Japan and Korea’s overworked and overstressed millions
But political volatility, conflict and poverty are not the only explanation for high suicide rates, as South Korea and Japan, two wealthy nations in the Organisation for Economic Co-operation and Development (OECD), illustrate. Despite their economic success, they rank second and 17th respectively.
In Japan, suicide is the main cause of death for men aged 20-44. “Overwork is definitely a factor,” says Dr. Junko Kitanaka, a medical anthropologist at Keio University. According to the OECD, roughly 22% of Japanese work 50 hours or more a week, compared with 11% in the US. ‘Karoshi’, or death by overwork, is now a legally recognised cause of death.
‘Hikikomori’, a word used to describe adolescents who withdraw from social life, are a symptom of this societal pressure. Tamaki Sait?, the psychologist who coined the phrase, estimates that there are one million hikikomori, with another 1.55 million people on the verge of joining them.
According to Dr. Yuko Watabe, a clinical psychologist at the Temple University, Japan Campus, both family culture and overwork contribute to hikikomori- an almost uniquely Japanese phenomenon.
The situation is worse in South Korea, where suicide is the number one cause of death for people aged 10-39. South Koreans work some of the longest hours in the world - more than 50% longer than Germans. ‘Gwarosa’, the equivalent of karoshi, is also a major public health concern.
Efforts to curb excessive work hours are underway in both nations, showing a positive effect in Japan in particular, where 2016 produced its lowest suicide rate for 22 years. Still, the picture is far from positive: 21,764 took their own lives.
No simple solution
“Suicide is very complex mix of social and biological factors,” says Dr. Kronfol. “Even for experts it is not always easy to predict, so while there are trends, there is no one formula for resolving this.”

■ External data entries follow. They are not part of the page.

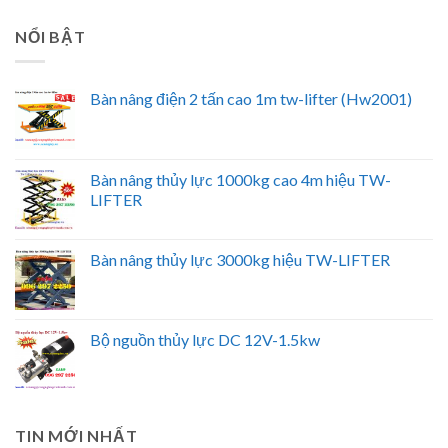
NỔI BẬT
Bàn nâng điện 2 tấn cao 1m tw-lifter (Hw2001)
Bàn nâng thủy lực 1000kg cao 4m hiệu TW-
LIFTER
Bàn nâng thủy lực 3000kg hiệu TW-LIFTER
Bộ nguồn thủy lực DC 12V-1.5kw
TIN MỚI NHẤT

Although broad overarching themes exist, the combination of factors that drive people to suicide remain nuanced and are impossible to separate from the personal and national context in which they occur.
While the overall suicide rate in OECD countries has decreased since 1985, it is rising in many parts of the developing world. But as taboos persist, and mechanisms for gathering statistics remain poor in many regions, the sorry fact is that the full extent of this modern-day plague is yet to be uncovered.